Так на основании архивных документов ГубЧК и губкома партии вырисовывалась политическая обстановка в Западной Сибири накануне крестьянского восстания 1921 года. Тюменский губком партии и ГубЧК делали все возможное, чтобы доказать наличие в губернии и подпольных эсеровских ячеек, и контрреволюционных организаций, ведущих широкую разностороннюю активную подрывную работу по подготовке антисоветского мятежа. Вы только что прочли о подпольных контрреволюционных организациях в Тобольске, Тюмени, Ишиме. Сведения об этих антисоветских организациях взяты из оперативных сводок ГубЧК. Не имея возможности ознакомиться со следственными делами разоблаченных и обезвреженных чекистами заговорщиков, автор принял информацию ГубЧК на веру...

Не желая забегать вперед, прошу читателя зафиксировать внимание на подпольной организации Лобанова. Чуть позже мы вернемся к ней, но с «черного хода» и попытаемся разглядеть ее изнутри.

2

В самый напряженный момент борьбы с колчаковщиной Уральский и Всесибирский комитеты ПСР (партия социалистов революционеров) рассылают своим организациям директивы, которые предписывали «напряженную борьбу по разоблачению большевизма и постоянную борьбу со стремлением рабочих к возвращению к нему... Большевизм, разрушивший государственную и экономическую жизнь страны... в значительной мере ухудшил условия борьбы рабочего класса…

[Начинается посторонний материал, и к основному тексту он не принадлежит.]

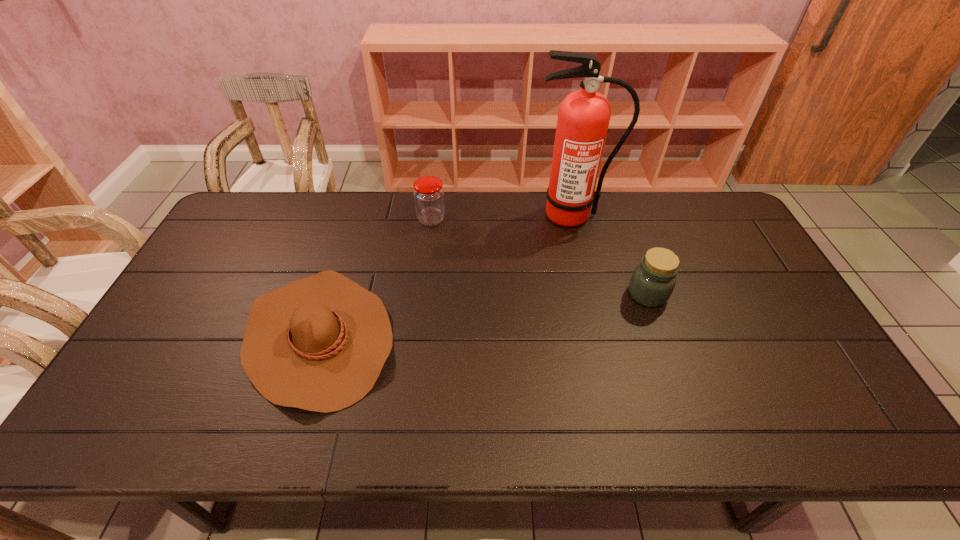 You are a GUI agent. You are given a task and a screenshot of the screen. Output one action in this format:
    pyautogui.click(x=<x>, y=<y>)
    Task: Click on the object that stands as the closest to the left jar
    This screenshot has width=960, height=540.
    Given the screenshot: What is the action you would take?
    (319, 344)

Identify the location of free space in the image that satisfies the following two spatial constraints: 1. on the back side of the second object from left to right; 2. on the right side of the cowboy hat. (355, 219).

Where is `vacant space that satisfies the following two spatial constraints: 1. on the back side of the leftmost object; 2. on the right side of the farther jar`? vacant space that satisfies the following two spatial constraints: 1. on the back side of the leftmost object; 2. on the right side of the farther jar is located at coordinates (355, 219).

Диктатура пролетариата беспочвенна, авантюристична и невыгодна для рабочих». Директива заканчивалась призывом к вооруженному свержению пролетарской диктатуры.

В своей повседневной работе Уральский и Всесибирский комитеты ПСР руководствовались резолюцией девятого партийного Совета (съезда), в которой говорилось: «...большевистско-пролетарский коммунизм является предтечей и подготовкой реакции... Завоевания революции частью похищены, частью изуродованы большевистской властью. Большевики несут народу просвещенный абсолютизм под коммунистическим соусом».

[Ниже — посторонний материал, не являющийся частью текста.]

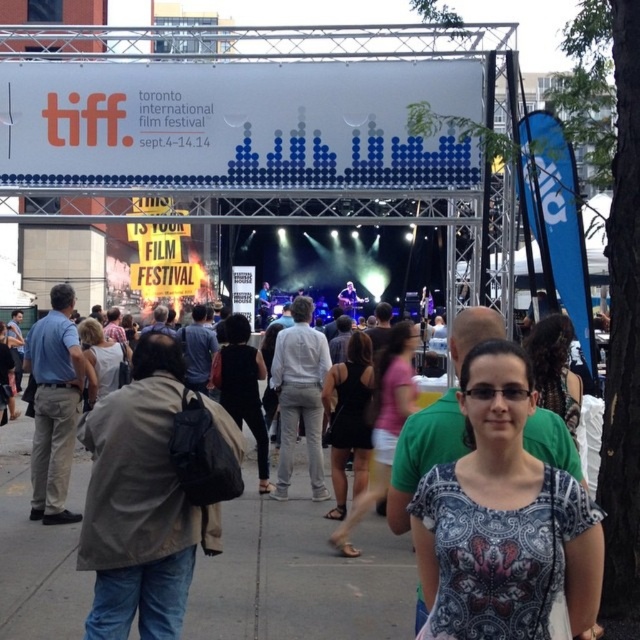 Question: Is black dress at center bigger than matte black dress at center?

Choices:
 (A) yes
 (B) no

Answer: (B)

Question: Which point is closer to the camera?

Choices:
 (A) matte black sunglasses at center
 (B) matte black dress at center
 (C) black dress at center

Answer: (A)

Question: Is black dress at center behind matte black dress at center?

Choices:
 (A) yes
 (B) no

Answer: (B)

Question: Is blue printed blouse at center further to camera compared to black dress at center?

Choices:
 (A) yes
 (B) no

Answer: (B)

Question: Which of the following is the closest to the observer?

Choices:
 (A) white cotton shirt at center
 (B) matte black tank top at center
 (C) black cotton dress at center
 (D) matte black dress at center

Answer: (A)

Question: Which object is farther from the camera taking this photo?

Choices:
 (A) matte black tank top at center
 (B) black cotton dress at center
 (C) matte black sunglasses at center
 (D) blue printed blouse at center

Answer: (B)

Резолюции IX Совета являлись четкой программой борьбы с большевизмом. В то же время вожди ПСР Керенский, Авксентьев, Зензинов, Слоним и другие опубликовали еще и специальный Манифест, в котором единственно возможным выходом из кризисного положения страны объявляли возврат к временам февральской революции и Учредительному собранию. А чтоб этот возврат осуществить, нужно совершить переворот: свергнуть большевистско-советскую власть.

В 1920 году были обнародованы секретные документы архива эсеровского Парижского центра. При всем их разнообразии они обнажают главную цель социалистов революционеров: свержение большевистской диктатуры. По мнению вождей ПСР, для достижения этой цели все средства приемлемы и хороши...

Разруха, неурожай и голод 1920 года так обострили кризис, что, казалось, нужен лишь малый толчок, чтобы опрокинуть Советы и большевиков.

«Голод в России» – называлось воззвание Московского Центрального бюро ПСР; оно заканчивалось так: «Долой преступную политику большевиков, мешающую действительной борьбе с голодом, усиливающую разруху и разорение. Таков должен быть лозунг». Эсеровский журнал «За народ» из номера в номер печатал программные статьи о положении в стране, которые непременно завершались одним и тем же выводом: не прогоним большевиков – не получим экономической помощи от Европы и Америки, погибнем от голода.

В решениях десятого Совета ПСР (1921) говорилось – голод «вызвал оживление в рядах партии», и теперь вопрос о революционном низвержении диктатуры коммунистической партии со всей силой жизненной необходимости ставится в порядок дня».

Выполняя волю съезда, эсеры, засевшие в Центросоюзе, профсоюзе и иных массовых общественных организациях Западной Сибири, усилили и без того напористую, яростную антибольшевистскую пропаганду среди крестьян, подбивая их на саботаж продразверстки, неповиновение Советской власти и вооруженную борьбу с ней.

Из села в село катились пущенные эсерами слухи о близком крахе большевиков. На это намекали попы в своих проповедях, о том гнусавили богомольные черницы, кликушествовали юродивые. Надоедливые слухи беспокоили, тревожили крестьян, бередя незажившие душевные раны военного коммунизма.

По ночам, тайком от чужих глаз, крепкие мужики сходились в избу к самому «башковитому» и там засиживались до третьих петухов. Выговаривали что наболело, искали и не находили выхода из тупика, в который загнала крестьянина продразверстка.